11. En in wat stad of vlek gij zult inkomen, onderzoekt, wie daarin waardig is; en blijft aldaar, totdat gij daar uitgaat.
12. En als gij in het huis gaat, zo groet hetzelve.
13. En indien dat huis waardig is, zo kome uw vrede over hetzelve, maar indien het niet waardig is, zo kere uw vrede weder tot u.
14. En zo iemand u niet zal ontvangen, noch uw woorden horen, uitgaande uit dat huis of uit dezelve stad, schudt het stof uwer voeten af.
15. Voorwaar zeg Ik u: Het zal den lande van Sodom en Gomorra verdragelijker zijn in den dag des oordeels, dan dezelve stad.
16. Ziet, Ik zende u als schapen in het midden der wolven; zijt dan voorzichtig gelijk de slangen, en oprecht gelijk de duiven.
17. Maar wacht u voor de mensen; want zij zullen u overleveren in de raadsvergaderingen, en in hun synagogen zullen zij u geselen.
18. En gij zult ook voor stadhouders en koningen geleid worden, om Mijnentwil, hun en den heidenen tot getuigenis.
19. Doch wanneer zij u overleveren, zo zult gij niet bezorgd zijn, hoe of wat gij spreken zult; want het zal u in dezelve ure gegeven worden, wat gij spreken zult.
20. Want gij zijt het niet, die spreekt, maar het is de Geest uws Vaders, Die in u spreekt.
21. En de ene broeder zal den anderen broeder overleveren tot den dood, en de vader het kind, en de kinderen zullen opstaan tegen de ouders, en zullen hen doden.
22. En gij zult van allen gehaat worden om Mijn Naam; maar die volstandig zal blijven tot het einde, die zal zalig worden.
23. Wanneer zij u dan in deze stad vervolgen, vliedt in de andere; want voorwaar zeg ik u: Gij zult uw reis door de steden Israels niet geeindigd hebben, of de Zoon des mensen zal gekomen zijn.
24. De discipel is niet boven den meester, noch de dienstknecht boven zijn heer.
25. Het zij den discipel genoeg, dat hij worde gelijk zijn meester, en de dienstknecht gelijk zijn heer.

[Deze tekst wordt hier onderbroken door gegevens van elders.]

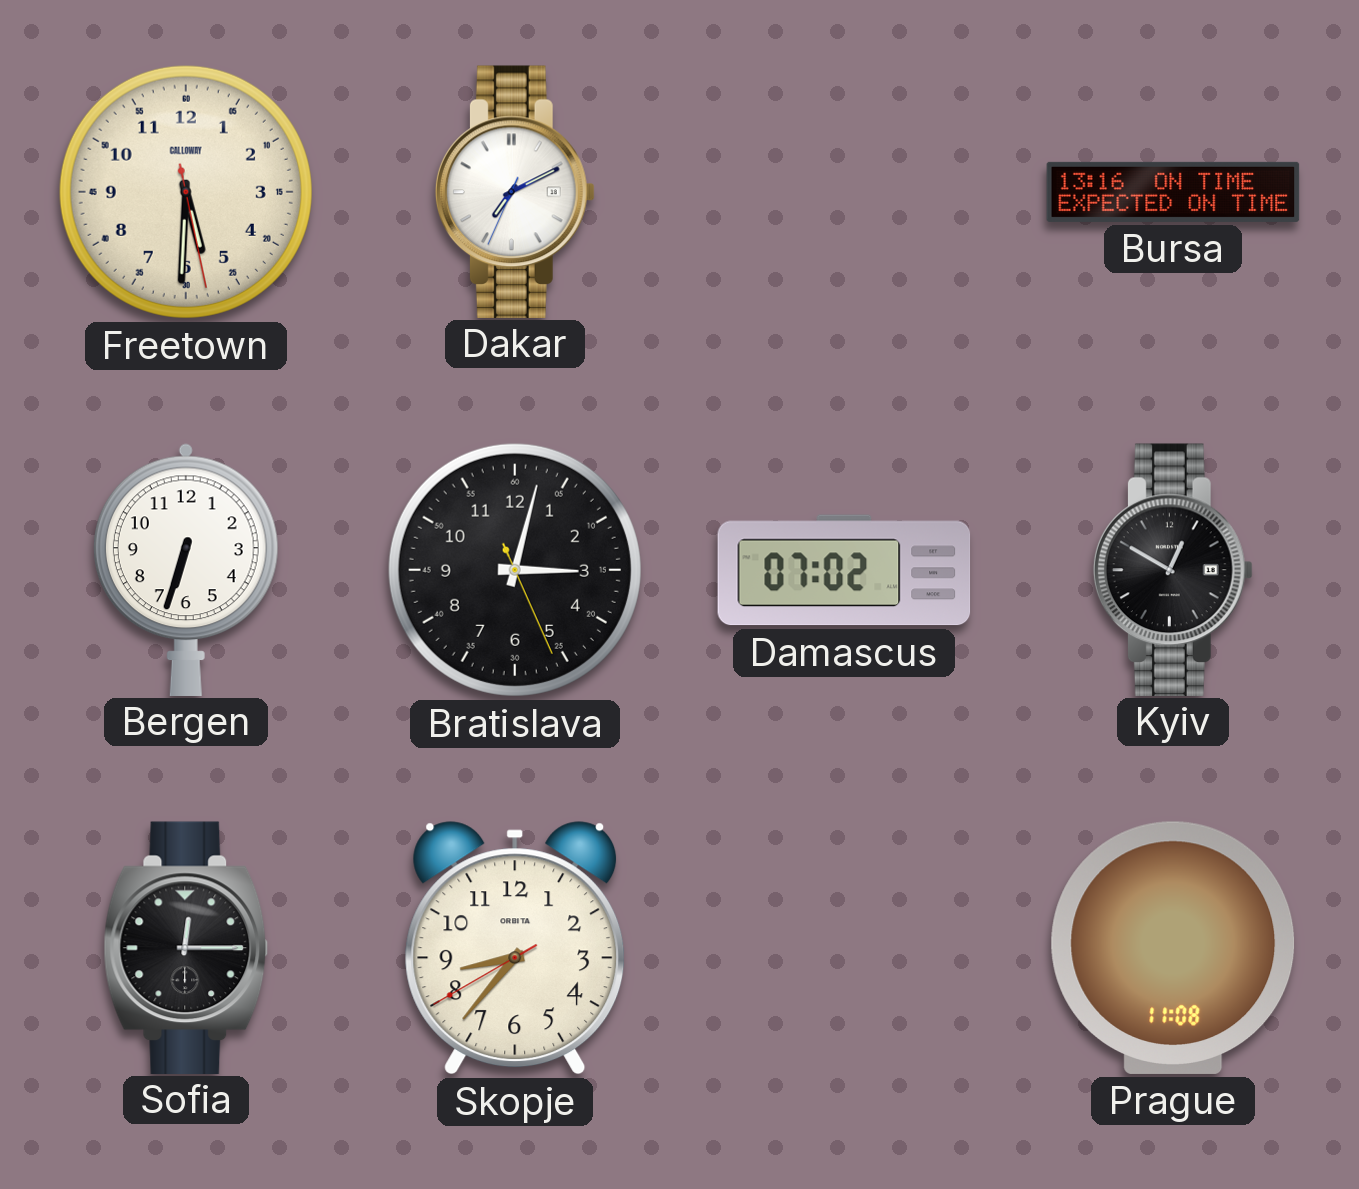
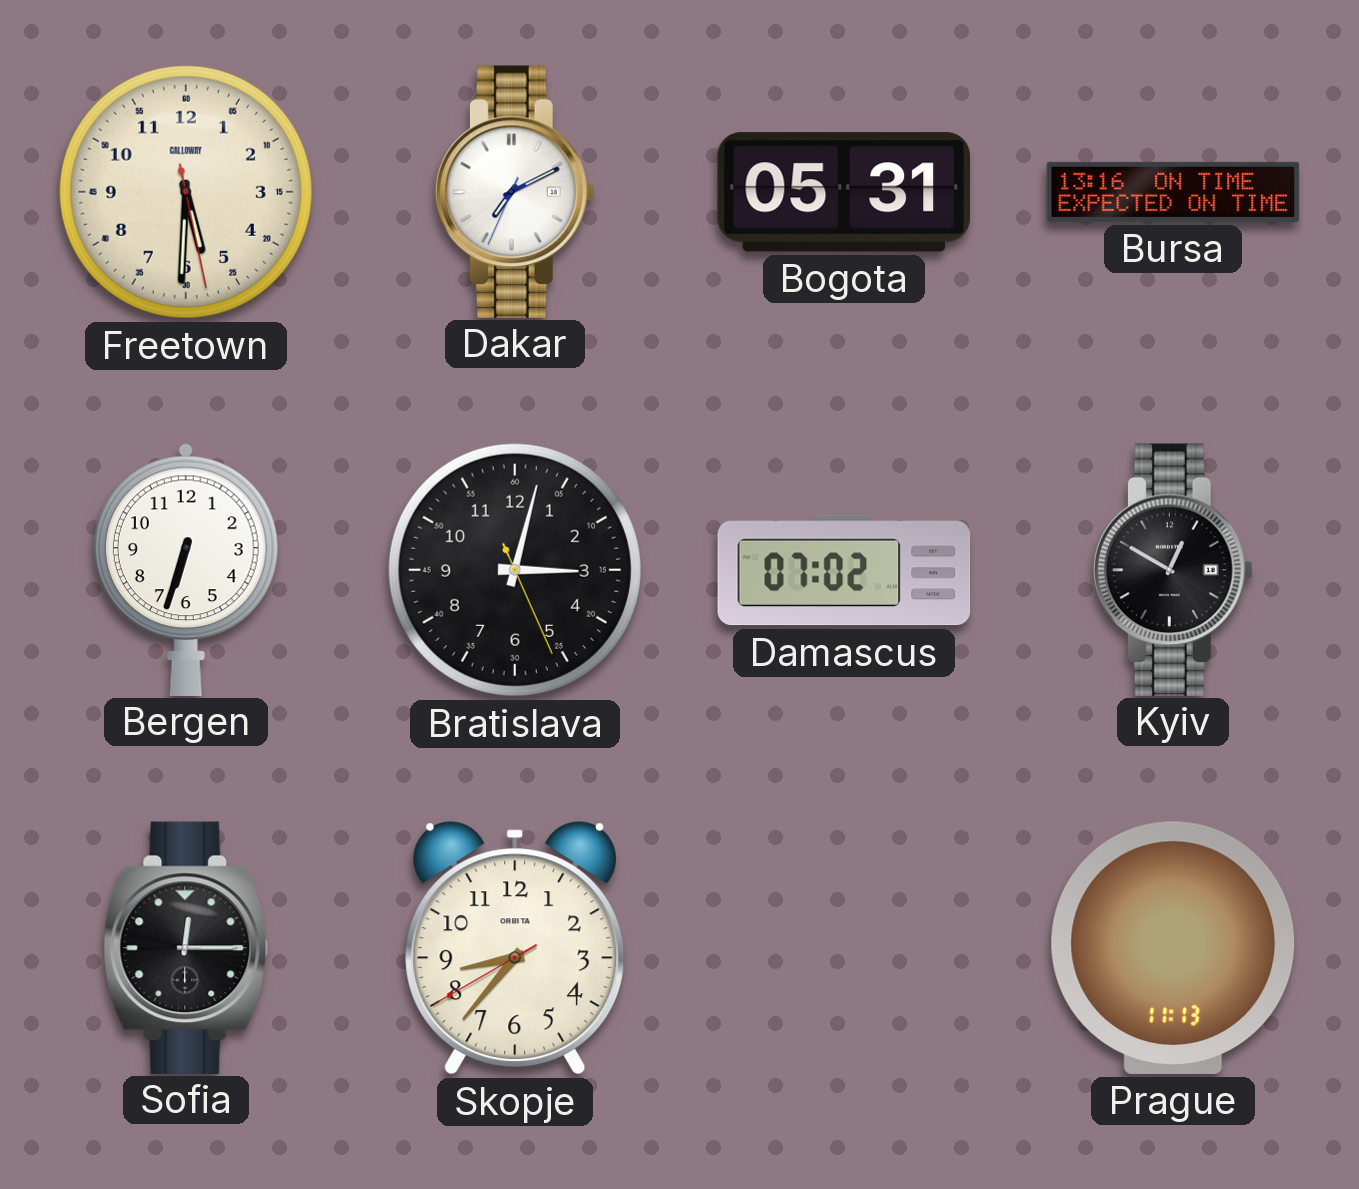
Bogota: none -> 05:31
Prague: 11:08 -> 11:13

Indien zij den Heere des huizes Beelzebul hebben geheten, hoeveel te meer Zijn huisgenoten!
26. Vreest dan hen niet; want er is niets bedekt, hetwelk niet zal ontdekt worden, en verborgen, hetwelk niet zal geweten worden.
27. Hetgeen Ik u zeg in de duisternis, zegt het in het licht; en hetgeen gij hoort in het oor, predikt dat op de daken.